便見許聽弦凝聚儒門浩然正氣,屈指勾弦,便聞清躍一聲,天下絲線聲樂盡化一律,中正平和的儒音激蕩而出,洗滌人心。
一音彈出,本就心神耗竭的許聽弦只覺頭暈目眩,幾欲干嘔。
但好在成果顯著,天女凌心乍聞天籟,散亂的意識竟也一收,身形不禁凝滯,而此時,應飛揚再度上前,劍指連點天女凌心肩井要穴,天女凌心反應不及,當場失去氣力,軟身跪倒在地。
“成了”見此情形,應飛揚壓在咽喉的血才放心嘔出。
“不好”此時卻聽優曇凈宗弟子驚呼。
方喘出一口氣的應飛揚忽感周遭氣息涌動,忙又抬頭向天女看去,便見天女柳眉蹙緊,神情痛苦,氣息卻從周身迸發而出。
“不好她是在逆轉經脈,強行沖穴”
應飛揚心中凜然,強行沖穴對身體損害極大,天女凌心此時意識模糊,竟全然不顧這些,應飛揚意欲阻止,但因方才松懈下來將真氣散回丹田,此時已然提勁不及。

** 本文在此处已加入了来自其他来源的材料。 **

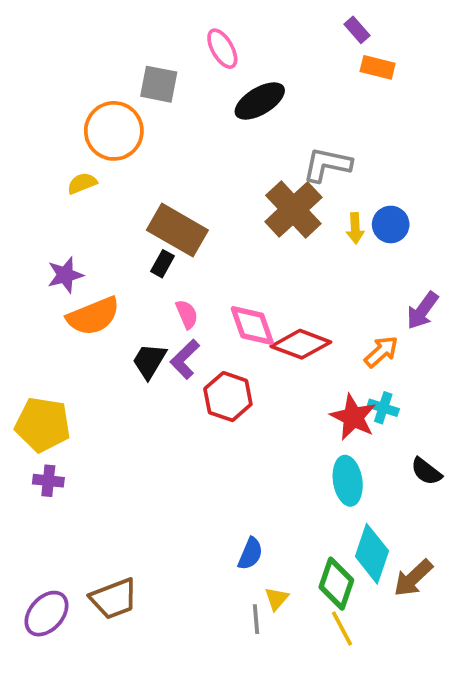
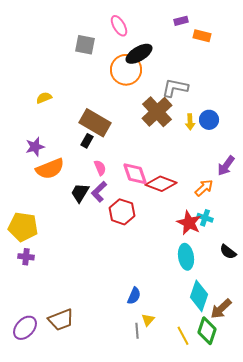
purple rectangle: (357, 30) -> (181, 21), moved, turned -64
orange circle: (114, 131) -> (126, 70), moved
green diamond: (336, 584) -> (207, 331), moved

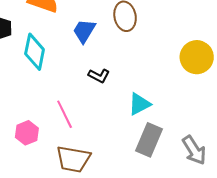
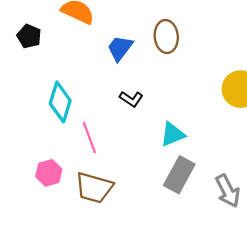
cyan diamond: (35, 52) -> (60, 102), moved
pink hexagon: (27, 133) -> (49, 173), moved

卻在此時,忽見一道月白身影由遠而至,如飛云一抹,轉瞬飄忽而至,口誦普度靜心咒,同時探出一掌按在天女凌心后頸。
隨著口中詠誦,普度靜心咒的咒字飛出,化作金雨甘霖,浸潤天女之身,天女狂亂神態一收,終是安詳睡到在來人肩頭。
兩張相似又絕美的面容貼在一起,交映生輝,來者正是天女的同胞兄長釋初心。
“是我來得太遲了,連累應兄受傷。”釋初心憐惜的看了天女一眼,隨后向應飛揚致謝道。
“無妨,天女平安便好。”應飛揚也安下心來,心中卻暗暗一驚道“好個和尚,平時不顯山不露水,比起天女,恐怕他才是佛門后輩中最不可測度的”
釋初心能讓天女安穩下來,雖多是仰賴應飛揚先行將她制住,但釋初心方才出手只在兔起鶻落一瞬間,手法精準清奇更是連應飛揚都未能看清。
以前雖與他打過交道,應飛揚卻從未見他露底,此時見釋初心偶露崢嶸,不禁心頭稱奇。
而釋初心確定天女已沉睡后,又向優曇凈宗弟子質問道“這是怎么回事,天女先前還只是沉睡不起,怎會突然暴起傷人”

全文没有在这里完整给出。